Closed EddieLF closed 7 months ago
I don't believe memory is the bottleneck here - I suspect we're actually misconfiguring Django on deploy (similar to how we misdeployed seqr).
Noting cloudrun instance is deployed with: 1 CPU, 80 concurrent requests, 100 max instances, but in gunicorn here we're asking for 2 workers and 4 threads. I think we should switch workers to 3 gunicorn docs, and 1 thread (as gcloud is not hyperthreaded) and see what happens:
@illusional thanks for pulling up the plots which show that peak memory utilisation is not even at 50% while set to 512mb. I agree with the interpretation of the gunicorn docs and that those changes to workers and threads are a good place to start. PR updated with a change to the Dockerfile and a comment linking the docs.

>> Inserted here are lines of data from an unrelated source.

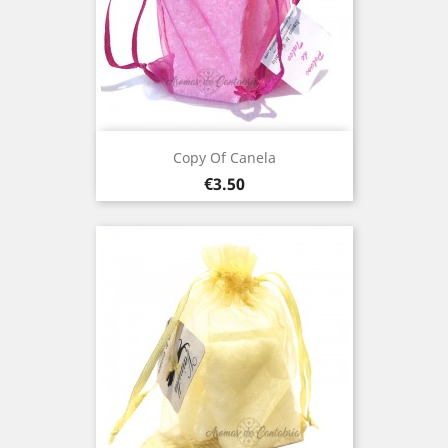
Copy Of Canela
Price
€3.50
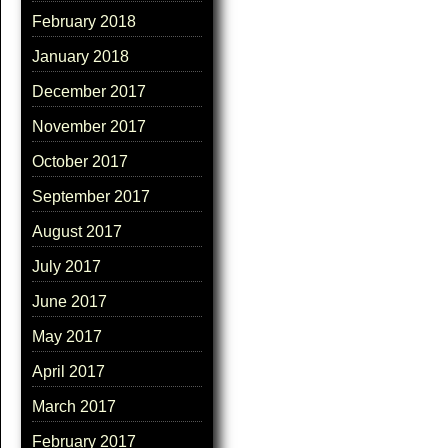
February 2018
January 2018
December 2017
November 2017
October 2017
September 2017
August 2017
July 2017
June 2017
May 2017
April 2017
March 2017
February 2017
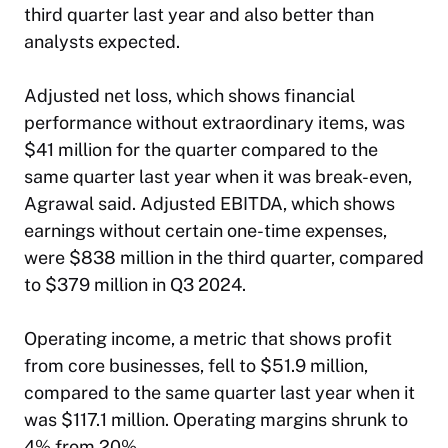
third quarter last year and also better than
analysts expected.
Adjusted net loss, which shows financial
performance without extraordinary items, was
$41 million for the quarter compared to the
same quarter last year when it was break-even,
Agrawal said. Adjusted EBITDA, which shows
earnings without certain one-time expenses,
were $838 million in the third quarter, compared
to $379 million in Q3 2024.
Operating income, a metric that shows profit
from core businesses, fell to $51.9 million,
compared to the same quarter last year when it
was $117.1 million. Operating margins shrunk to
4% from 20%.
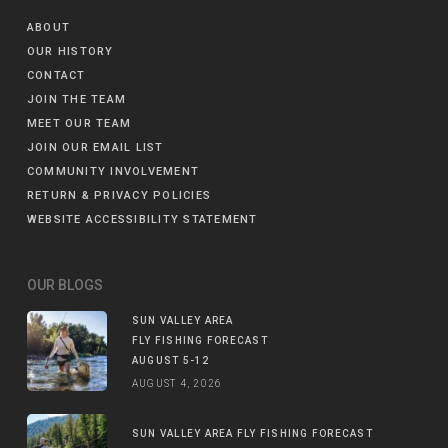
ABOUT
OUR HISTORY
CONTACT
JOIN THE TEAM
MEET OUR TEAM
JOIN OUR EMAIL LIST
COMMUNITY INVOLVEMENT
RETURN & PRIVACY POLICIES
WEBSITE ACCESSIBILITY STATEMENT
OUR BLOGS
SUN VALLEY AREA
FLY FISHING FORECAST
AUGUST 5-12
AUGUST 4, 2026
SUN VALLEY AREA FLY FISHING FORECAST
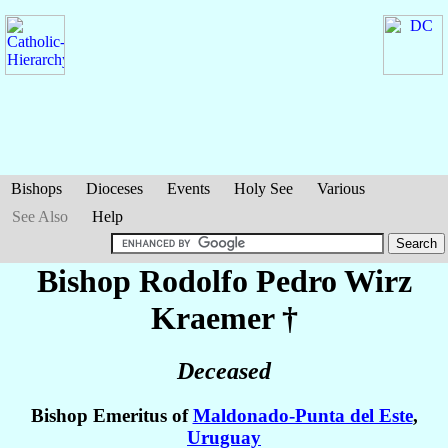
Bishops
Dioceses
Events
Holy See
Various
See Also
Help
Bishop Rodolfo Pedro
Wirz
Kraemer
†
Deceased
Bishop Emeritus of
Maldonado-Punta del Este
,
Uruguay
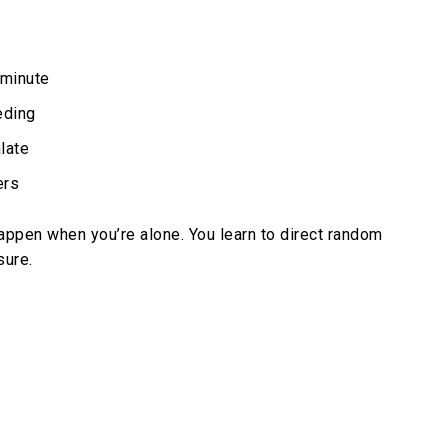
 minute
eding
late
ers
appen when you’re alone. You learn to direct random
sure.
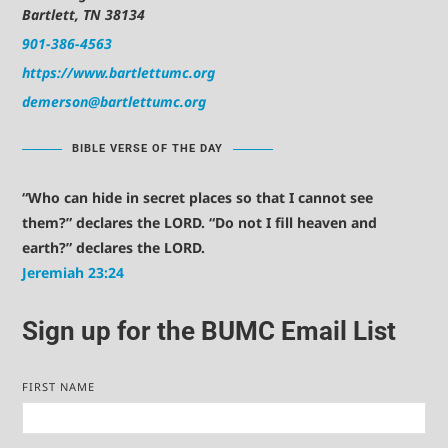
Bartlett, TN 38134
901-386-4563
https://www.bartlettumc.org
demerson@bartlettumc.org
BIBLE VERSE OF THE DAY
“Who can hide in secret places so that I cannot see
them?” declares the LORD. “Do not I fill heaven and
earth?” declares the LORD.
Jeremiah 23:24
Sign up for the BUMC Email List
FIRST NAME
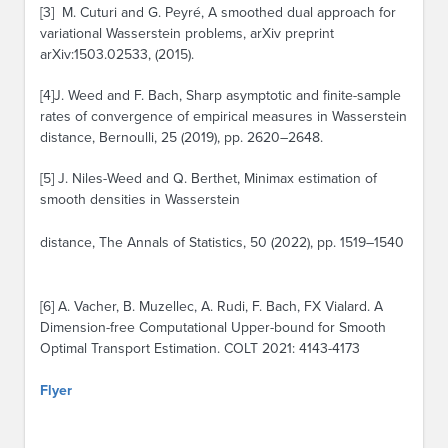
[3] M. Cuturi and G. Peyré, A smoothed dual approach for
variational Wasserstein problems, arXiv preprint
arXiv:1503.02533, (2015).
[4]J. Weed and F. Bach, Sharp asymptotic and finite-sample
rates of convergence of empirical measures in Wasserstein
distance, Bernoulli, 25 (2019), pp. 2620–2648.
[5] J. Niles-Weed and Q. Berthet, Minimax estimation of
smooth densities in Wasserstein
distance, The Annals of Statistics, 50 (2022), pp. 1519–1540
[6] A. Vacher, B. Muzellec, A. Rudi, F. Bach, FX Vialard. A
Dimension-free Computational Upper-bound for Smooth
Optimal Transport Estimation. COLT 2021: 4143-4173
Flyer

The current deployed cloudrun instance for the curation portal only has 512Mi of memory. As the number of variants in the project scales, the curators are facing long delays in loading projects, variants, charts, etc. ~Doubling the memory with the --memory flag may alleviate some of these issues.~
As suggested below by Michael, more memory may not be the solution. We should start by correcting the number of workers
=(2x threads) + 1
and threads=1
(as gcloud is not hyperthreaded) and see if there is a noticeable improvement.